After an hour or so, Odin returns from his walk and the squad departs for Astra. Settled in aboard the drop ship, Jack consults the others regarding the situation. "As you well know, Overlord Vexx as built humanity up from its post-tragedy state into a force to be feared by all those who would threaten humanity. However, he has always preached the evilness of the xeno to his people, especially we who serve him as humanity's shield in the darkness of space. You were all there, and heard the message the xeno probe delivered. This is a sentient race that appears to seek peace, and wither or not their offer is genuine we will undoubtedly be pulled into a war against them by the Overlord." Jack takes a deep breath before continuing.

"We exist to protect humanity, not to wage mindless war against those who would be our friends. Overlord Vexx may have issued our creation as Paladins, but that does not give him the right to treat us as slaves of war. That is why as soon as we reach Astra I will petition the Paladin High Command to refuse to partake in any war that follows if initiated by the Federation. We are treated like beasts, kept from the rest of humanity and made unable to live lives separate from our duties and form families in peacetime. You all know this, and I expect you to support me in my mission to work to prevent the inevitable genocide. After all, we know not if humanity is the only species to possess Paladin-like protectors, or worse-" Jack explains, interrupted by Max, the youngest Paladin in the Imperator's squad.

Growing his hair long like Overlord Vexx, the 21 year old Hispanic-origin recruit responds to the Imperator's words. "Imperator, I agree with what you say, but I will not have my strength wasted during war of any kind!
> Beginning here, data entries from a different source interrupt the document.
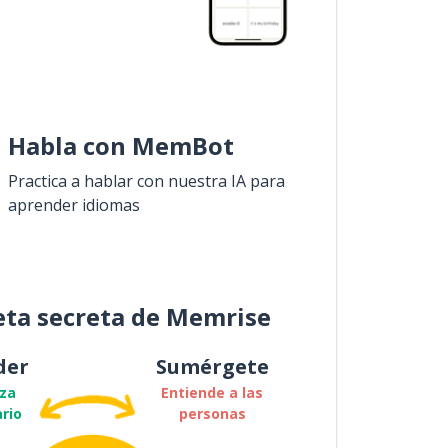
Habla con MemBot
Practica a hablar con nuestra IA para
aprender idiomas
eta secreta de Memrise
der
Sumérgete
za
Entiende a las
rio
personas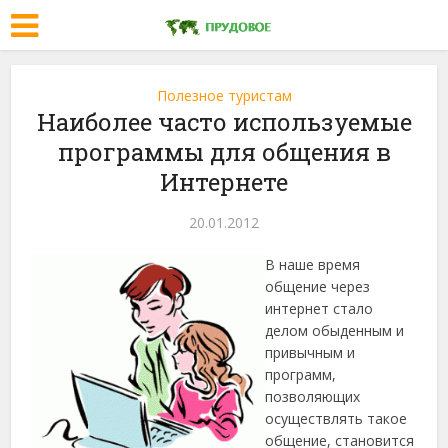
Полезное туристам
Наиболее часто используемые
программы для общения в
Интернете
20.01.2012
В наше время
общение через
интернет стало
делом обыденным и
привычным и
программ,
позволяющих
осуществлять такое
общение, становится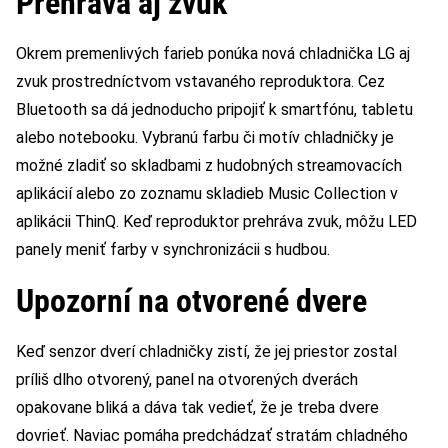
Prehráva aj zvuk
Okrem premenlivých farieb ponúka nová chladnička LG aj
zvuk prostredníctvom vstavaného reproduktora. Cez
Bluetooth sa dá jednoducho pripojiť k smartfónu, tabletu
alebo notebooku. Vybranú farbu či motív chladničky je
možné zladiť so skladbami z hudobných streamovacích
aplikácií alebo zo zoznamu skladieb Music Collection v
aplikácii ThinQ. Keď reproduktor prehráva zvuk, môžu LED
panely meniť farby v synchronizácii s hudbou.
Upozorní na otvorené dvere
Keď senzor dverí chladničky zistí, že jej priestor zostal
príliš dlho otvorený, panel na otvorených dverách
opakovane bliká a dáva tak vedieť, že je treba dvere
dovrieť. Naviac pomáha predchádzať stratám chladného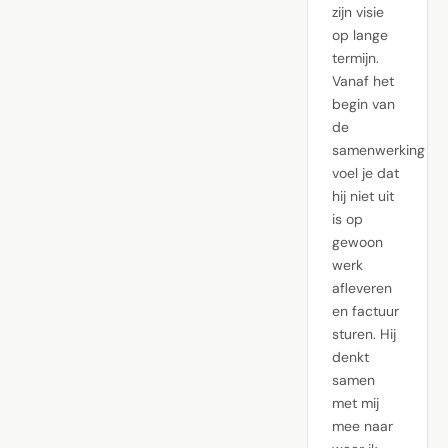
zijn visie
op lange
termijn.
Vanaf het
begin van
de
samenwerking
voel je dat
hij niet uit
is op
gewoon
werk
afleveren
en factuur
sturen. Hij
denkt
samen
met mij
mee naar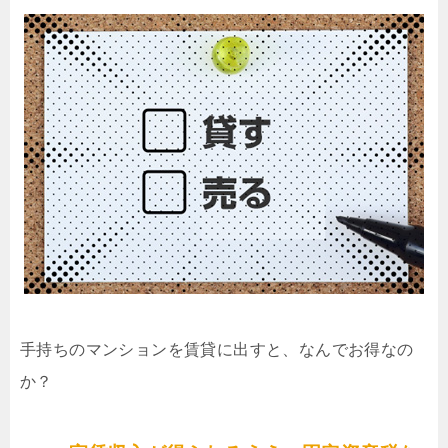
手持ちのマンションを賃貸に出すと、なんでお得なの
か？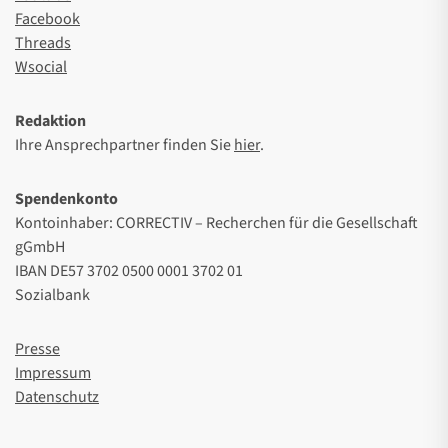
Facebook
Threads
Wsocial
Redaktion
Ihre Ansprechpartner finden Sie
hier
.
Spendenkonto
Kontoinhaber: CORRECTIV – Recherchen für die Gesellschaft
gGmbH
IBAN DE57 3702 0500 0001 3702 01
Sozialbank
Presse
Impressum
Datenschutz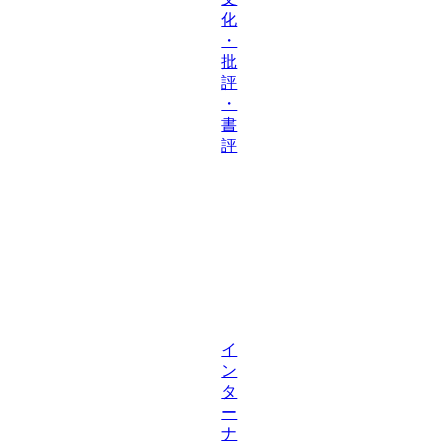
化
・
批
評
・
書
評
イ
ン
タ
ー
ナ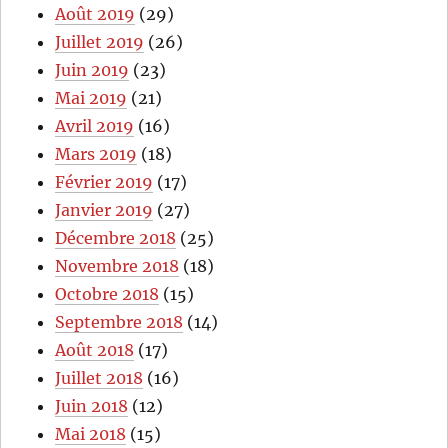
Août 2019
(29)
Juillet 2019
(26)
Juin 2019
(23)
Mai 2019
(21)
Avril 2019
(16)
Mars 2019
(18)
Février 2019
(17)
Janvier 2019
(27)
Décembre 2018
(25)
Novembre 2018
(18)
Octobre 2018
(15)
Septembre 2018
(14)
Août 2018
(17)
Juillet 2018
(16)
Juin 2018
(12)
Mai 2018
(15)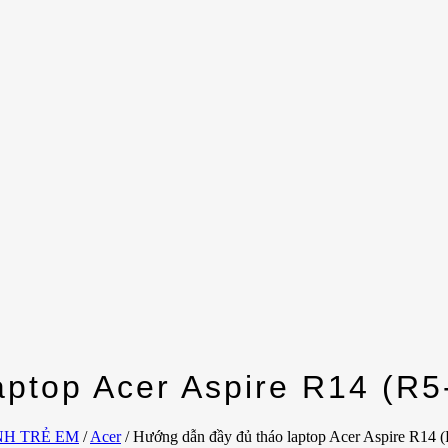
aptop Acer Aspire R14 (R
NH TRẺ EM
/
Acer
/
Hướng dẫn đầy đủ tháo laptop Acer Aspire R14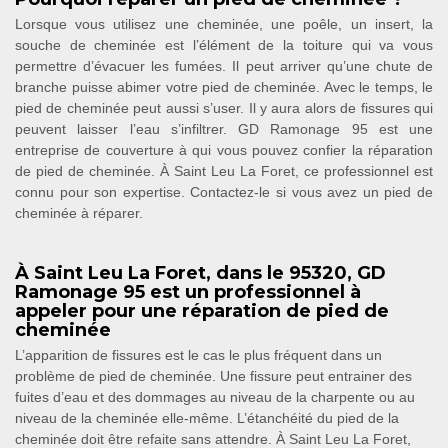
Lorsque vous utilisez une cheminée, une poêle, un insert, la
souche de cheminée est l’élément de la toiture qui va vous
permettre d’évacuer les fumées. Il peut arriver qu’une chute de
branche puisse abimer votre pied de cheminée. Avec le temps, le
pied de cheminée peut aussi s’user. Il y aura alors de fissures qui
peuvent laisser l’eau s’infiltrer. GD Ramonage 95 est une
entreprise de couverture à qui vous pouvez confier la réparation
de pied de cheminée. À Saint Leu La Foret, ce professionnel est
connu pour son expertise. Contactez-le si vous avez un pied de
cheminée à réparer.
À Saint Leu La Foret, dans le 95320, GD
Ramonage 95 est un professionnel à
appeler pour une réparation de pied de
cheminée
L’apparition de fissures est le cas le plus fréquent dans un
problème de pied de cheminée. Une fissure peut entrainer des
fuites d’eau et des dommages au niveau de la charpente ou au
niveau de la cheminée elle-même. L’étanchéité du pied de la
cheminée doit être refaite sans attendre. À Saint Leu La Foret,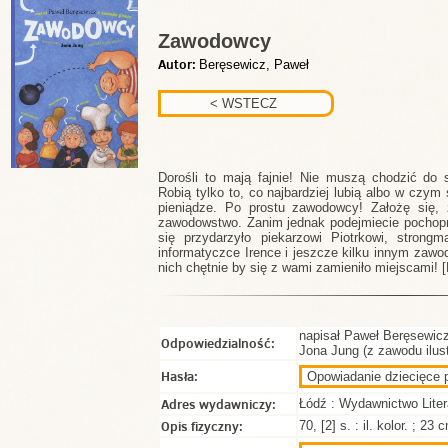
Zawodowcy
Autor:
Beręsewicz, Paweł
Dorośli to mają fajnie! Nie muszą chodzić do s
Robią tylko to, co najbardziej lubią albo w czym 
pieniądze. Po prostu zawodowcy! Założę się, 
zawodowstwo. Zanim jednak podejmiecie pochopną
się przydarzyło piekarzowi Piotrkowi, strongm
informatyczce Irence i jeszcze kilku innym za
nich chętnie by się z wami zamieniło miejscami! 
napisał Paweł Beręsewicz
Odpowiedzialność:
Jona Jung (z zawodu ilust
Hasła:
Opowiadanie dziecięce p
Adres wydawniczy:
Łódź : Wydawnictwo Liter
Opis fizyczny:
70, [2] s. : il. kolor. ; 23 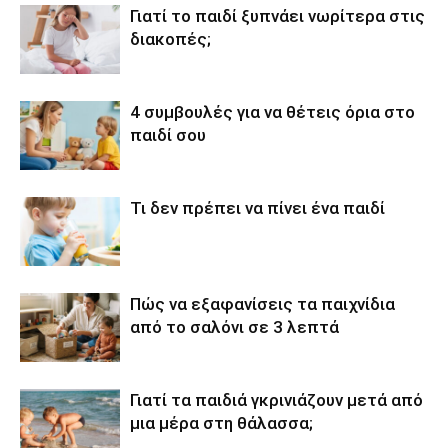
Γιατί το παιδί ξυπνάει νωρίτερα στις
διακοπές;
4 συμβουλές για να θέτεις όρια στο
παιδί σου
Τι δεν πρέπει να πίνει ένα παιδί
Πώς να εξαφανίσεις τα παιχνίδια
από το σαλόνι σε 3 λεπτά
Γιατί τα παιδιά γκρινιάζουν μετά από
μια μέρα στη θάλασσα;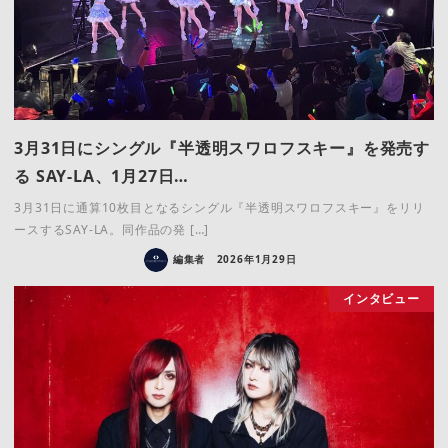
3月31日にシングル『半透明スワロフスキー』を発売す
る SAY-LA、1月27日…
3月31日に通算10枚目となるシングル『半透明スワロフスキー』をリリ
ースするSAY-LA。同作品の発 […]
編集者
2026年1月29日
インタビュー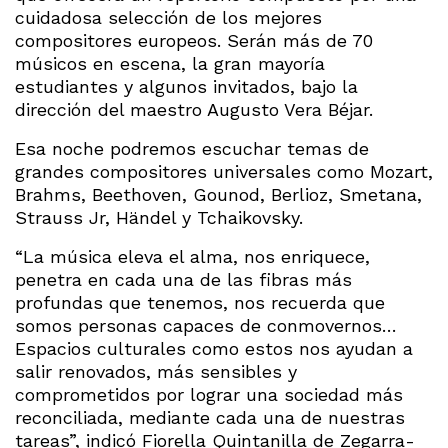
cuidadosa selección de los mejores
compositores europeos. Serán más de 70
músicos en escena, la gran mayoría
estudiantes y algunos invitados, bajo la
dirección del maestro Augusto Vera Béjar.
Esa noche podremos escuchar temas de
grandes compositores universales como Mozart,
Brahms, Beethoven, Gounod, Berlioz, Smetana,
Strauss Jr, Händel y Tchaikovsky.
“La música eleva el alma, nos enriquece,
penetra en cada una de las fibras más
profundas que tenemos, nos recuerda que
somos personas capaces de conmovernos…
Espacios culturales como estos nos ayudan a
salir renovados, más sensibles y
comprometidos por lograr una sociedad más
reconciliada, mediante cada una de nuestras
tareas”, indicó Fiorella Quintanilla de Zegarra-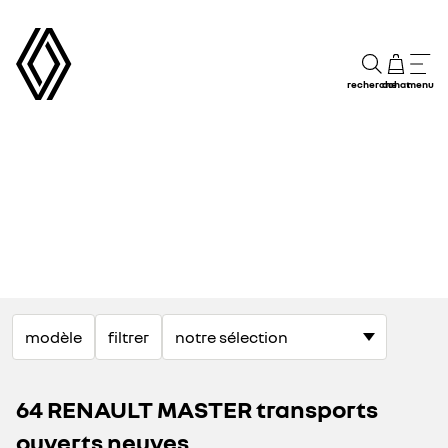
recherche
achat
menu
modèle
filtrer
64 RENAULT MASTER transports
ouverts neuves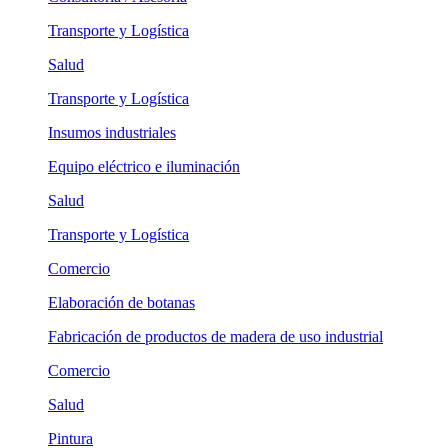
Transporte y Logística
Salud
Transporte y Logística
Insumos industriales
Equipo eléctrico e iluminación
Salud
Transporte y Logística
Comercio
Elaboración de botanas
Fabricación de productos de madera de uso industrial
Comercio
Salud
Pintura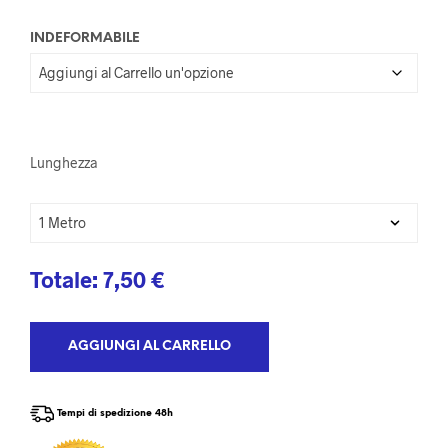
INDEFORMABILE
Lunghezza
Totale:
7,50
€
AGGIUNGI AL CARRELLO
Tempi di spedizione 48h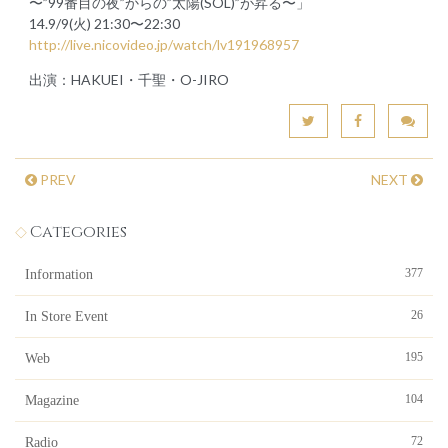
〜”99番目の夜”からの”太陽(SOL)”が昇る〜」
14.9/9(火) 21:30〜22:30
http://live.nicovideo.jp/watch/lv191968957
出演：HAKUEI・千聖・O-JIRO
PREV
NEXT
Categories
377
Information
26
In Store Event
195
Web
104
Magazine
72
Radio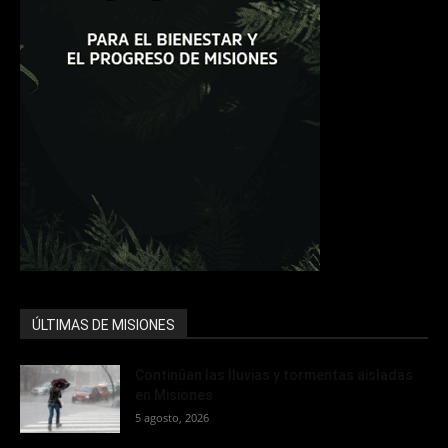
ÚLTIMAS DE MISIONES
Continúan las lluvias y tormentas aisladas
en Misiones
5 agosto, 2026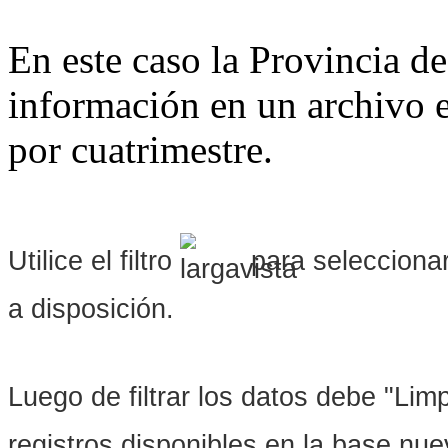
En este caso la Provincia de
información en un archivo e
por cuatrimestre.
Utilice el filtro
para seleccionar
a disposición.
Luego de filtrar los datos debe "Limpi
registros disponibles en la base nu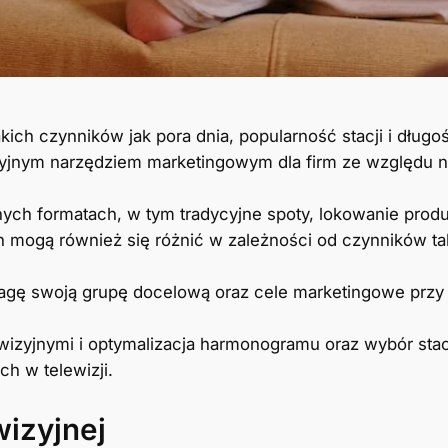
akich czynników jak pora dnia, popularność stacji i długo
cyjnym narzędziem marketingowym dla firm ze względu n
nych formatach, w tym tradycyjne spoty, lokowanie prod
h mogą również się różnić w zależności od czynników tak
wagę swoją grupę docelową oraz cele marketingowe przy
wizyjnymi i optymalizacja harmonogramu oraz wybór st
h w telewizji.
izyjnej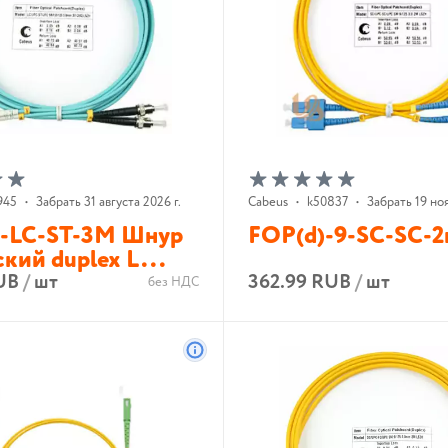
945
•
Забрать 31 августа 2026 г.
Cabeus
•
k50837
•
Забрать 19 ноя
-LC-ST-3M Шнур
FOP(d)-9-SC-SC-
кий duplex L...
UB
/
шт
362.99 RUB
/
шт
без НДС
В корзину
В корзину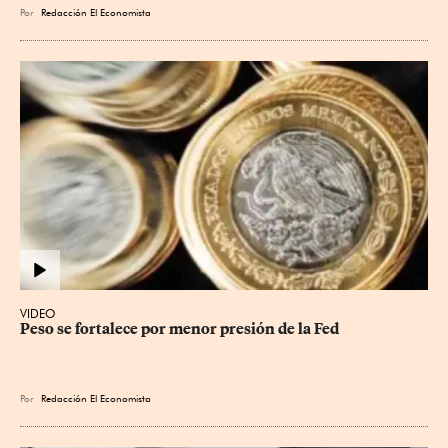
Por
Redacción El Economista
VIDEO
Peso se fortalece por menor presión de la Fed
Por
Redacción El Economista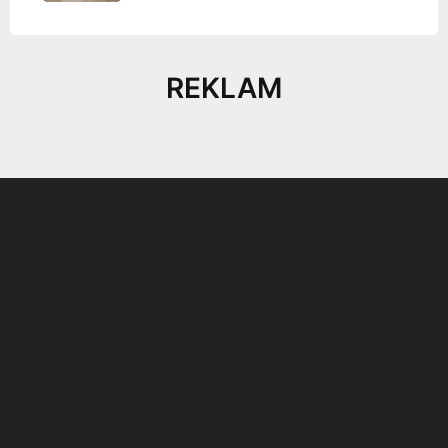
REKLAM
Son dönemin popüler sesli
Elektrikli Ürünler
sohbet uygulaması
Teknolojiyi Yansıtıyor;
Clubhouse sonunda...
Karaca!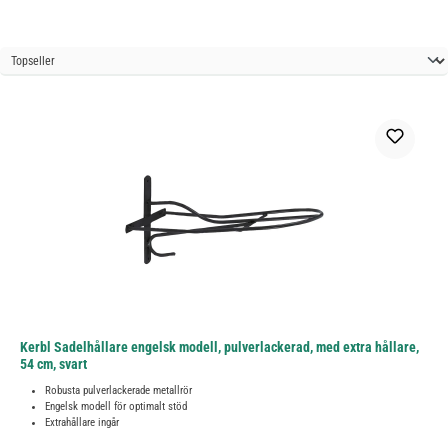
Kerbl Sadelhållare engelsk modell, pulverlackerad, med extra hållare,
54 cm, svart
Robusta pulverlackerade metallrör
Engelsk modell för optimalt stöd
Extrahållare ingår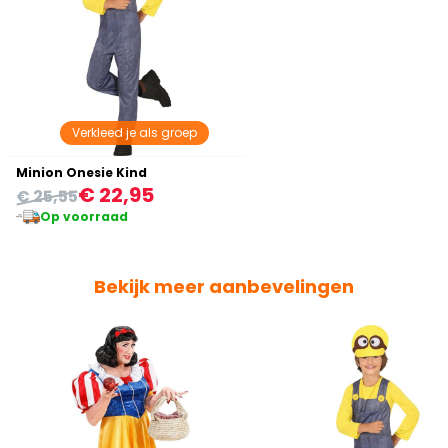
Verkleed je als groep
Minion Onesie Kind
€ 22,95
€ 25,55
Op voorraad
Bekijk meer aanbevelingen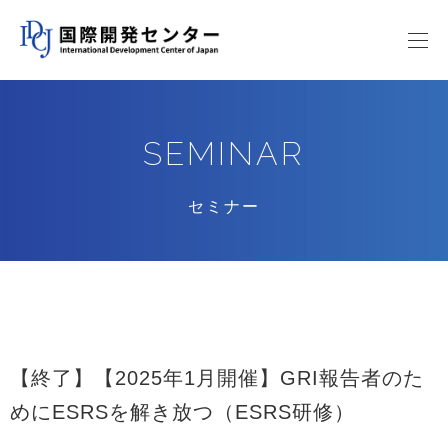
SEMINAR
セミナー
【終了】【2025年1月開催】GRI報告者のた
めにESRSを解き放つ（ESRS研修）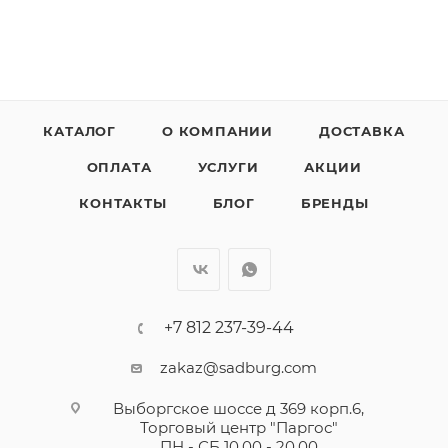
КАТАЛОГ
О КОМПАНИИ
ДОСТАВКА
ОПЛАТА
УСЛУГИ
АКЦИИ
КОНТАКТЫ
БЛОГ
БРЕНДЫ
+7 812 237-39-44
zakaz@sadburg.com
Выборгское шоссе д 369 корп.6,
Торговый центр "Паргос"
ПН - СБ 10.00 - 20.00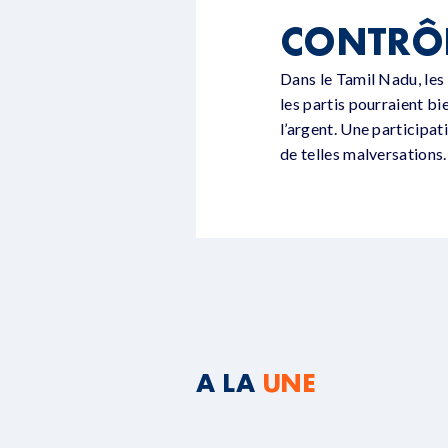
CONTRÔL
Dans le Tamil Nadu, les
les partis pourraient bi
l’argent. Une participat
de telles malversations.
A LA
UNE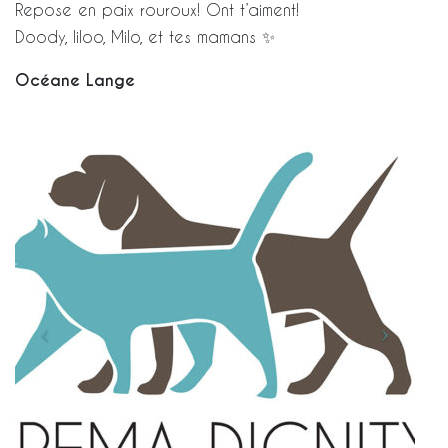
Repose en paix rouroux! Ont t’aiment!
Doody, liloo, Milo, et tes mamans ✨
Océane Lange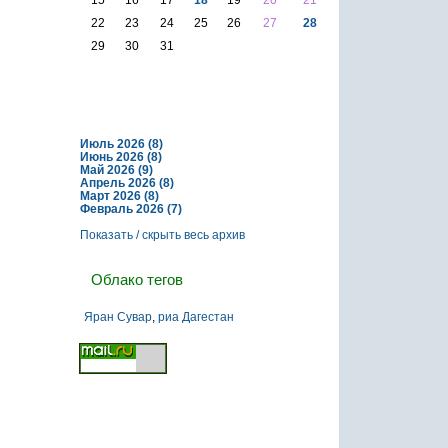
22
23
24
25
26
27
28
29
30
31
Архив
Июль 2026 (8)
Июнь 2026 (8)
Май 2026 (9)
Апрель 2026 (8)
Март 2026 (8)
Февраль 2026 (7)
Показать / скрыть весь архив
Облако тегов
Яран Сувар
,
риа Дагестан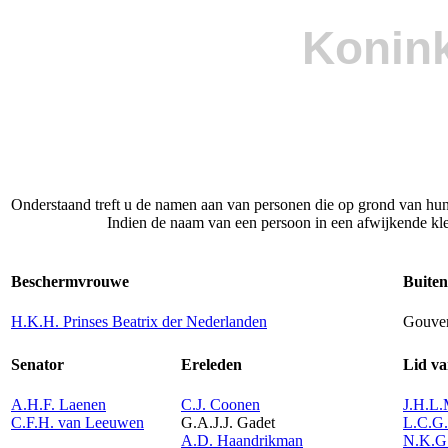
Konink
Onderstaand treft u de namen aan van personen die op grond van hun 
Indien de naam van een persoon in een afwijkende kle
Beschermvrouwe
Buite
H.K.H. Prinses Beatrix der Nederlanden
Gouve
Senator
Ereleden
Lid va
A.H.F. Laenen
C.J. Coonen
J.H.L.
C.F.H. van Leeuwen
G.A.J.J. Gadet
L.C.G
A.D. Haandrikman
N.K.G.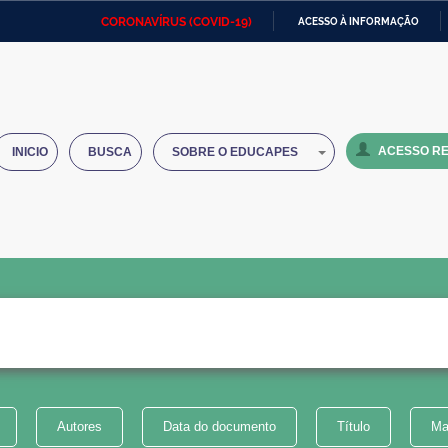
CORONAVÍRUS (COVID-19)
ACESSO À INFORMAÇÃO
Ministério da Defesa
Ministério das Relações
Mini
IR
Exteriores
PARA
O
Ministério da Cidadania
Ministério da Saúde
Mini
CONTEÚDO
ACESSO RE
INICIO
BUSCA
SOBRE O EDUCAPES
Ministério do Desenvolvimento
Controladoria-Geral da União
Minis
Regional
e do
Advocacia-Geral da União
Banco Central do Brasil
Plana
Autores
Data do documento
Título
Ma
We have these gifts for a reason, and it is our duty as Paladins to serve humanity, even if it means following our Overlord's orders into this war." Max explains, as Odin shakes his head."If the Overlord sought our best interest, he wouldn't create laws to segregate us from other humans. We're seen as a higher power by the people, and we can't just throw away our lives because some asshole sitting on his father's legacy says we should. I stand with you, Imperator, and I will make sure those who respect my power among the ranks of the other  companies do the same."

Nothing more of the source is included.